Les traders ont privilégié leur intérêt personnel sur celui des clients. Ils ont tenté de manipuler le marché et trahi la confiance du public et des régulateurs
Les régulateurs américain et britannique ont infligé des amendes de 2,5 milliards d'euros au total contre cinq banques internationales accusées d'avoir manipulé le marché des changes, un nouveau coup de balai dans le grand ménage lancé depuis la crise financière.
Ces décisions annoncées mercredi sanctionnent de vastes établissements financiers déjà punis dans le scandale de malversations autour du taux interbancaire Libor et confrontés à des litiges en cascade et autres soupçons d'évasion fiscale.
Les banques britanniques HSBC et RBS, américaines Citibank et JP Morgan Chase et suisse UBS se voient punies cette fois par l'autorité de conduite financière du Royaume-Uni (FCA) et par le régulateur américain des marchés dérivés (CFTC) pour avoir entre autres tenté d'infléchir un taux de référence du marché des changes.
Des cambistes auraient notamment utilisé des forums de discussion sur internet et des messageries instantanées pour se concerter de façon indue.
Ce gigantesque marché voit transiter quelque 5.300 milliards de dollars par jour - dont 40% via la City de Londres -, aussi la moindre entorse aux règles de bonne conduite engendre-t-elle un effet boule de neige.
"Les traders ont privilégié leur intérêt personnel sur celui des clients.
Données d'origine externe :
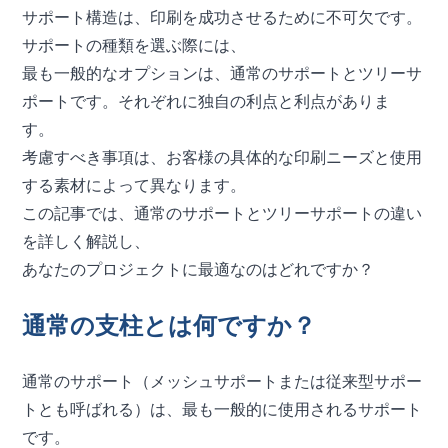
サポート構造は、印刷を成功させるために不可欠です。
サポートの種類を選ぶ際には、
最も一般的なオプションは、通常のサポートとツリーサ
ポートです。それぞれに独自の利点と利点がありま
す。
考慮すべき事項は、お客様の具体的な印刷ニーズと使用
する素材によって異なります。
この記事では、通常のサポートとツリーサポートの違い
を詳しく解説し、
あなたのプロジェクトに最適なのはどれですか？
通常の支柱とは何ですか？
通常のサポート（メッシュサポートまたは従来型サポー
トとも呼ばれる）は、最も一般的に使用されるサポート
です。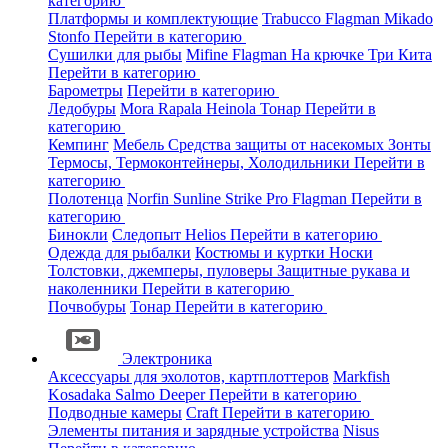
категорию
Платформы и комплектующие
Trabucco
Flagman
Mikado
Stonfo
Перейти в категорию
Сушилки для рыбы
Mifine
Flagman
На крючке
Три Кита
Перейти в категорию
Барометры
Перейти в категорию
Ледобуры
Mora
Rapala
Heinola
Тонар
Перейти в
категорию
Кемпинг
Мебель
Средства защиты от насекомых
Зонты
Термосы, Термоконтейнеры, Холодильники
Перейти в
категорию
Полотенца
Norfin
Sunline
Strike Pro
Flagman
Перейти в
категорию
Бинокли
Следопыт
Helios
Перейти в категорию
Одежда для рыбалки
Костюмы и куртки
Носки
Толстовки, джемперы, пуловеры
Защитные рукава и
наколенники
Перейти в категорию
Почвобуры
Тонар
Перейти в категорию
Электроника
Аксессуары для эхолотов, картплоттеров
Markfish
Kosadaka
Salmo
Deeper
Перейти в категорию
Подводные камеры
Craft
Перейти в категорию
Элементы питания и зарядные устройства
Nisus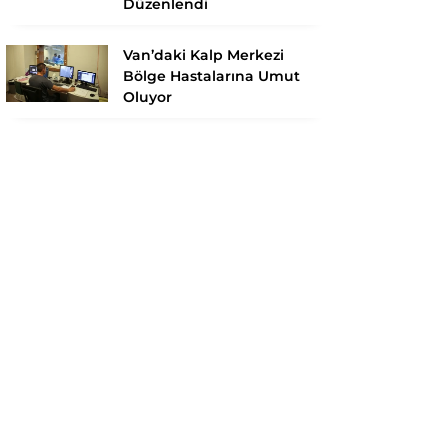
Düzenlendi
Van’daki Kalp Merkezi
Bölge Hastalarına Umut
Oluyor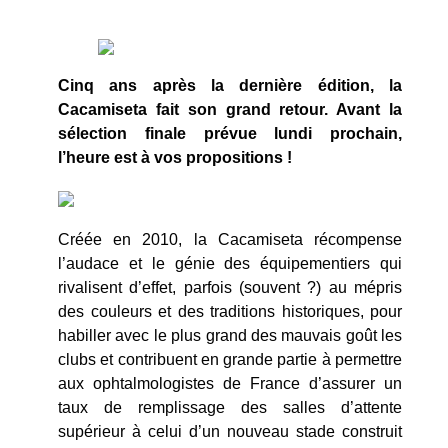
Cinq ans après la dernière édition, la
Cacamiseta fait son grand retour. Avant la
sélection finale prévue lundi prochain,
l’heure est à vos propositions !
Créée en 2010, la Cacamiseta récompense
l’audace et le génie des équipementiers qui
rivalisent d’effet, parfois (souvent ?) au mépris
des couleurs et des traditions historiques, pour
habiller avec le plus grand des mauvais goût les
clubs et contribuent en grande partie à permettre
aux ophtalmologistes de France d’assurer un
taux de remplissage des salles d’attente
supérieur à celui d’un nouveau stade construit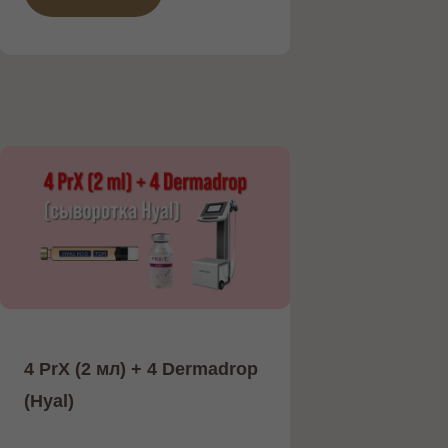
4 PrX (2 мл) + 4 Dermadrop
(Hyal)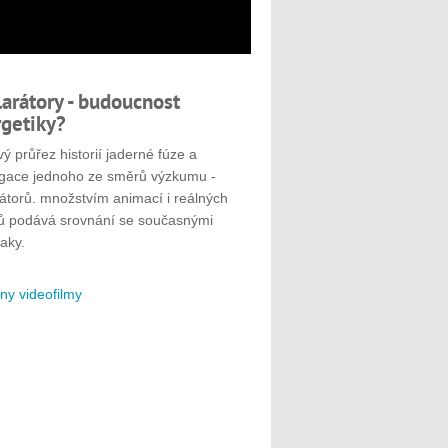
larátory - budoucnost
getiky?
ý průřez historií jaderné fúze a
gace jednoho ze směrů výzkumu -
rátorů. množstvím animací i reálných
ů podává srovnání se současnými
aky.
ny videofilmy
Ils ont tenté de manipuler le marché et trahi la confiance du public et des régulateurs", a tempêté le directeur général de la FCA, Martin Wheatley, en dénonçant les abus permis par "l'auto-régulation des marchés".
Chacune des banques fautives va devoir régler une facture équivalente à au moins 470 millions d'euros. Le régulateur helvétique a imposé à UBS une pénalité supplémentaire de 134 millions de francs suisses (111 millions d'euros) dans la même affaire.
Poursuites judiciaires
Ces amendes s'inscrivent dans le cadre d'un règlement négocié par les régulateurs avec un groupe de six banques. Seule la Britannique Barclays n'a pas accepté les termes proposés. Elle a fait savoir qu'elle continuait de discuter avec la FCA et la CFTC.
"Aujourd'hui nous prenons des actions sévères pour en finir avec la corruption de certains, de façon à ce que le système financier fonctionne pour tout le monde", a souligné le ministre britannique des Finances, George Osborne.
Des employés passés ou actuels de ces établissements pourraient faire l'objet de poursuites judiciaires.
Déjà, la Banque d'Angleterre a congédié un de ses principaux responsables du marché des changes, accusé de n'avoir pas fait connaître ses soupçons dans cette affaire.
Ces amendes interviennent après le scandale de manipulation du taux interbancaire Libor, qui a valu des sanctions financières à sept banques au moins. Elles surviennent aussi au moment où les établissements financiers internationaux font face à une série de litiges qui les exposent à des centaines de millions d'euros de pénalités supplémentaires, au bas mot.
'Assez peu' pour les banques
Les faits reprochés autour du marché des changes se sont produits entre le début 2008 et la fin 2013, soit juste après l'éclatement de la crise financière qui a mis en lumière les excès les plus visibles du secteur.
"La multiplication des sanctions dans les pays anglo-saxons à l'égard du secteur bancaire relève d'une volonté des régulateurs, bien souvent incités fortement par les législateurs à ne plus réitérer les errements qui ont conduit à la dernière crise financière mondiale", a expliqué à l'AFP l'économiste Christopher Dembik, de Saxo Banque.
Il juge toutefois qu'en faisant des banquiers des "victimes expiatoires", les régulateurs et les Etats s'évitent un "examen de conscience".
Les banques ont déjà dû payer l'équivalent de dizaines de milliards d'euros pour solder d'autres contentieux, liés notamment à la vente forcée d'assurances crédit au Royaume-Uni ou aux crédits immobiliers "subprime" aux Etats-Unis.
La française BNP Paribas a même écopé d'une amende équivalente à 6,6 milliards d'euros aux Etats-Unis pour avoir enfreint des embargos américains sur plusieurs pays (Cuba, Soudan et Iran).
De ce point de vue, "2,5 milliards d'euros à répartir entre cinq banques, c'est donc assez peu", souligne M. Dembik pour qui elles n'auront "même pas besoin de réduire les dividendes" versés à leurs actionnaires.
En Europe, les administrations fiscales élargissent pour leur part leurs recherches sur d'éventuels soutiens apportés par des banques à l'optimisation, voire à l'évasion, fiscale de clients.